Given this data, we sought to validate that ZE50-0134 has less impact on normal immune populations. Wild-type C57BL6/J mice were treated daily with 100 mg/kg ZE50-0134, 100 mg/kg venetoclax or vehicle. A comprehensive 36-color spectral flow cytometry immune profiling panel was used to evaluate the effect of BCL2 inhibitors on multiple immune populations including B, T and NK cells as well as monocyte/macrophage and dendritic cell subsets in the peripheral blood. Venetoclax treated mice demonstrated a significant loss of multiple lymphocyte populations, including B, T, and NK cells, in the peripheral blood. Particularly, from Day 14 venetoclax treatment significantly reduced the percentage and absolute count of CD8 T cells (Figure 1). Some reduction in CD8 T cells was also observed with ZE50-0134 treatment, however it was significantly less than with venetoclax. No changes in the frequency of any normal myeloid population were observed.

We next sought to examine the effectiveness of ZE50-0134 in B-cell and myeloid malignancies. Primary CLL cells were treated for 4 and 24 hours, corresponding to the expected half-life of ZE50-0134 and venetoclax, followed by washout. Cytotoxicity at 72 hours for both ZE50-0134 and venetoclax were equivalent for both short and prolonged treatment. We then assessed ZE50-0134 and venetoclax in vivo at 100 mg/kg in the RSV4;11 subcutaneous lymphoid model where we observed similar tumor growth regression. In AML, venetoclax is typically not effective as monotherapy and if often used in combination with azacytidine. To assess the relative efficacy of venetoclax and ZE50-0134 in combination with Azacitidine (5-Aza), we used the MOLM-13 cell line disseminated xenograft model. NCG mice were engrafted with MOLM-13 cells via the tail vein. From day 3, mice were treated with daily oral gavage of venetoclax or ZE50-0134 (100 mg/kg) alone or in combination with weekly intravenous 5-Aza (2.5 mg/kg). ZE50-0134 and venetoclax performed equally as single agents (median survival 23.5 days vs 22.5 days) and in combination with 5-Aza (median survival 35 days vs 35 days) (Figure 2).

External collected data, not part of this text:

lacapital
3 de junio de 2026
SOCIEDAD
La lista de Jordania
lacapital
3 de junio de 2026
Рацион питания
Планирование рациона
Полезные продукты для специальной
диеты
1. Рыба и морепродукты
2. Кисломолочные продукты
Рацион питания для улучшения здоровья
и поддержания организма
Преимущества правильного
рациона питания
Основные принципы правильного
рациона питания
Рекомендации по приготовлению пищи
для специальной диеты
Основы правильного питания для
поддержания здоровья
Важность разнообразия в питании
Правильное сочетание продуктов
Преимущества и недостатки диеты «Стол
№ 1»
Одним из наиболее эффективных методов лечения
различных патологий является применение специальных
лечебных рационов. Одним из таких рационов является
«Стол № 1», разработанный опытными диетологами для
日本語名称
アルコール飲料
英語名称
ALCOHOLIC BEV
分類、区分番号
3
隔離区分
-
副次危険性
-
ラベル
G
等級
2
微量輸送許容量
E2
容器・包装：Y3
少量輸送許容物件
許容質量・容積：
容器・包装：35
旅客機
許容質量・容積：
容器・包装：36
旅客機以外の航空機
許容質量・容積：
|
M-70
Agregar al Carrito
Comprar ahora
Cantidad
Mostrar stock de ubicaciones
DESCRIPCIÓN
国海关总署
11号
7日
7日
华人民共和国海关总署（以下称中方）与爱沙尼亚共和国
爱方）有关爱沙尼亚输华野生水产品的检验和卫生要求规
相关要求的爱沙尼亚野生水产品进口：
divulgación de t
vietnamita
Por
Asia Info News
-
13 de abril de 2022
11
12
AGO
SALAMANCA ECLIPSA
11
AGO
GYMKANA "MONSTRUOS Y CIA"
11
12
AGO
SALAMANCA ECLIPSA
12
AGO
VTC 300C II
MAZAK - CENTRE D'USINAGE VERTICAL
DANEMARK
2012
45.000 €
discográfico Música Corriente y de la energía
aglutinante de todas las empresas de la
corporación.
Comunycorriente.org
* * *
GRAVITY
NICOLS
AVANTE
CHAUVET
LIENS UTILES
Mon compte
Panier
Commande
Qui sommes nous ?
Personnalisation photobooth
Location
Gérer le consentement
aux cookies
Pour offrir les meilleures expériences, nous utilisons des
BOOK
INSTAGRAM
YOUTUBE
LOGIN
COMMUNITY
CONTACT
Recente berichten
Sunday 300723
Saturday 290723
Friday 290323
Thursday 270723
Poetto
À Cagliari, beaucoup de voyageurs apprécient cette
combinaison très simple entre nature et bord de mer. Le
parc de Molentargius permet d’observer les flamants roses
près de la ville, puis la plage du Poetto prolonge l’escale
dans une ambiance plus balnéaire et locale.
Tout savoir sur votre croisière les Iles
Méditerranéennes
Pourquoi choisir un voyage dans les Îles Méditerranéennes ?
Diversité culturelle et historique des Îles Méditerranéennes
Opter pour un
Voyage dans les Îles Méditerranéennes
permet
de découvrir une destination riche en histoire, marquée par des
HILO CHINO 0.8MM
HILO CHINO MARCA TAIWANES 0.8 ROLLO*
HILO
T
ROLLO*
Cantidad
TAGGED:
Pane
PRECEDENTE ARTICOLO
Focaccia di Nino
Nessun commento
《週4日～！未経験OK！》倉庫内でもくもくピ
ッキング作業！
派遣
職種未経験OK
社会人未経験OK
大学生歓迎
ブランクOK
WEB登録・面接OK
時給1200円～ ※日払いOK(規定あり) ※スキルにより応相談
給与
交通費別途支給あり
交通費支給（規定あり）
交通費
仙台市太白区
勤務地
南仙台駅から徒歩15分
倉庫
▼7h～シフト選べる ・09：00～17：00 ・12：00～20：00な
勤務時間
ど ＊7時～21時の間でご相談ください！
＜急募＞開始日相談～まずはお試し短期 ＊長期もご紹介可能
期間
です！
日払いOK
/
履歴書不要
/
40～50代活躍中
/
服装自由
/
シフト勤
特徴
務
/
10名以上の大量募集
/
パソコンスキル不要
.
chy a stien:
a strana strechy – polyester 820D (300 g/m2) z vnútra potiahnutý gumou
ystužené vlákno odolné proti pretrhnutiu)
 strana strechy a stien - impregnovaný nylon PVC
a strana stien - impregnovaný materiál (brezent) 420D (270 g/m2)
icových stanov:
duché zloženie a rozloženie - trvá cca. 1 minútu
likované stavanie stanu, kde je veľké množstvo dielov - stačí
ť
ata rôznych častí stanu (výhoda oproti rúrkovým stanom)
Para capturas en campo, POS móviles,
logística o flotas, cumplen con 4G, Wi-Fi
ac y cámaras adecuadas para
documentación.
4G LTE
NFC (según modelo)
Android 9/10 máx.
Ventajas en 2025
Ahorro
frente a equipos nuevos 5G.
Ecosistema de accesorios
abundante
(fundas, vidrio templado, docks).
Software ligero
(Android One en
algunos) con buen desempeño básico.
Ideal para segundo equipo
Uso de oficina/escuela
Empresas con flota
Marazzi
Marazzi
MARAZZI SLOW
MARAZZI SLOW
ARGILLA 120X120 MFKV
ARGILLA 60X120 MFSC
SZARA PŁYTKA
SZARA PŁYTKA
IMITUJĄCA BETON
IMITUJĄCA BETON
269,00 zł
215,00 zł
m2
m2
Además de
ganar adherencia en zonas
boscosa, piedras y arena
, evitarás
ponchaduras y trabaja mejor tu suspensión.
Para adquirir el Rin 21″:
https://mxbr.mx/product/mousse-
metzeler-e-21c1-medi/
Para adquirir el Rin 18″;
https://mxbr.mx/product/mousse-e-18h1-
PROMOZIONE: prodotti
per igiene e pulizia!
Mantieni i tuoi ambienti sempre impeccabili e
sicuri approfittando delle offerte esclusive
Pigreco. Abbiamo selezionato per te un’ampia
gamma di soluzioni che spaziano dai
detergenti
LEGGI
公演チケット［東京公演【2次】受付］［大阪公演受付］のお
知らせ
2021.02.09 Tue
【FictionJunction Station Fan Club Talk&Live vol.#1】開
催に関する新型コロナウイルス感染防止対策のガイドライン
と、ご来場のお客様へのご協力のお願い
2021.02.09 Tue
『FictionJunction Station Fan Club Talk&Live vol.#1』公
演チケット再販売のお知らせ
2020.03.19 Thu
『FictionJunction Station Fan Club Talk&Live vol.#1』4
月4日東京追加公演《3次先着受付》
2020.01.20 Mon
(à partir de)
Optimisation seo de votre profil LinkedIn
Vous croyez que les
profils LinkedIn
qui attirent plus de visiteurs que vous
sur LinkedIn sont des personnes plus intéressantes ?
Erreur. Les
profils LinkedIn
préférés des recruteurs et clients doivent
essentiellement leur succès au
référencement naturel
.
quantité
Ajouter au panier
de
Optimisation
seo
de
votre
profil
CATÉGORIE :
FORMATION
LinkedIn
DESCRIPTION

Together, this data suggests that ZE50-0134 is a highly effective BCL2 inhibitor with substantially less impact on the normal immune cells responsible for both anti-tumor and anti-infectious immunity. The pharmacology of this agent makes it an ideal therapeutic to optimize tumor BCL2 dependence and avoid untoward toxicity that occurs through continuous BCL2 targeting. This data supports the further clinical development of ZE50-0134 in both B cell malignancies and AML.